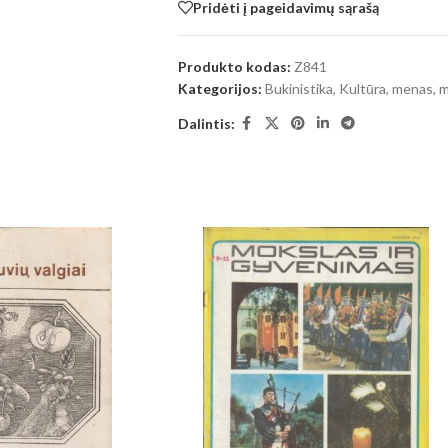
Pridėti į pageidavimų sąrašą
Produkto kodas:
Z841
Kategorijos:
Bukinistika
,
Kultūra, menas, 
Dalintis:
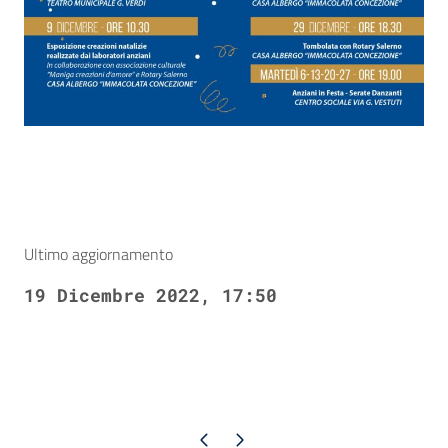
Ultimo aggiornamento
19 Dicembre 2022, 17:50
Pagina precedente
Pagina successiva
____________________
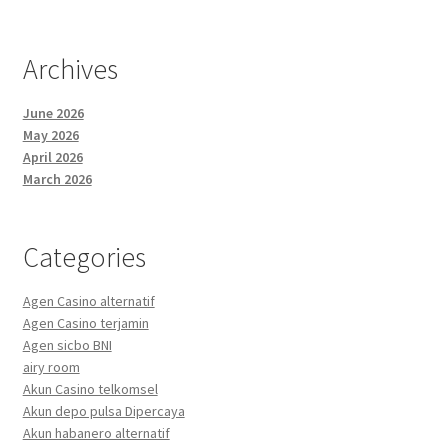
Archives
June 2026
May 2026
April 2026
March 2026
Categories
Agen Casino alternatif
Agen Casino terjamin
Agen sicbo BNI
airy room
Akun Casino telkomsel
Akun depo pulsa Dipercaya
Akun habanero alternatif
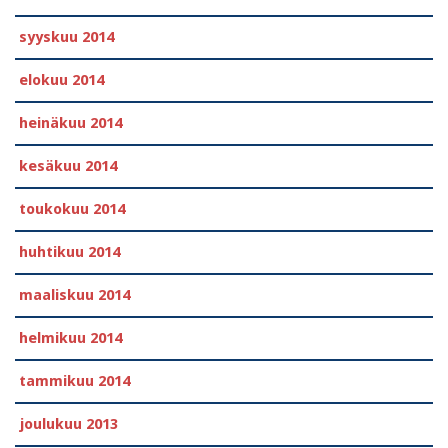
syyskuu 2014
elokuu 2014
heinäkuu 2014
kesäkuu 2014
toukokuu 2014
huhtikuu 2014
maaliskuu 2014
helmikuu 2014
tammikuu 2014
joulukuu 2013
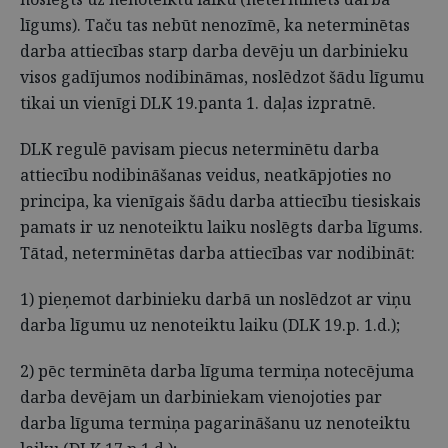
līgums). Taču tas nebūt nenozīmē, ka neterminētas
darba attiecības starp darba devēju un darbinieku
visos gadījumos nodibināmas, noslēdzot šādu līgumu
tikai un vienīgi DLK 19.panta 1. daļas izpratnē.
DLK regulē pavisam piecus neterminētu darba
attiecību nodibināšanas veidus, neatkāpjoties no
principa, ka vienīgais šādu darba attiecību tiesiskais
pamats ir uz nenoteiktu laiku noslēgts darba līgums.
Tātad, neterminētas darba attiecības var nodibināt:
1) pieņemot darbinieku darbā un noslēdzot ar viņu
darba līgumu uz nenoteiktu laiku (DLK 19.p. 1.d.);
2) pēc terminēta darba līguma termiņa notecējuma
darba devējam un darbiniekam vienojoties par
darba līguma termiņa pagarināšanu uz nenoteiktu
____________________
WHAT THIS TASK INVOLVES: A word-for-word reproduction is needed of the lines above from the line containing "maaliskuu 2014" through the line containing "darba līguma termiņa pagarināšanu", with both ends kept and no pictures.

ANSWER BELOW:
maaliskuu 2014
helmikuu 2014
tammikuu 2014
joulukuu 2013
līgums). Taču tas nebūt nenozīmē, ka neterminētas
darba attiecības starp darba devēju un darbinieku
visos gadījumos nodibināmas, noslēdzot šādu līgumu
tikai un vienīgi DLK 19.panta 1. daļas izpratnē.
DLK regulē pavisam piecus neterminētu darba
attiecību nodibināšanas veidus, neatkāpjoties no
principa, ka vienīgais šādu darba attiecību tiesiskais
pamats ir uz nenoteiktu laiku noslēgts darba līgums.
Tātad, neterminētas darba attiecības var nodibināt:
1) pieņemot darbinieku darbā un noslēdzot ar viņu
darba līgumu uz nenoteiktu laiku (DLK 19.p. 1.d.);
2) pēc terminēta darba līguma termiņa notecējuma
darba devējam un darbiniekam vienojoties par
darba līguma termiņa pagarināšanu uz nenoteiktu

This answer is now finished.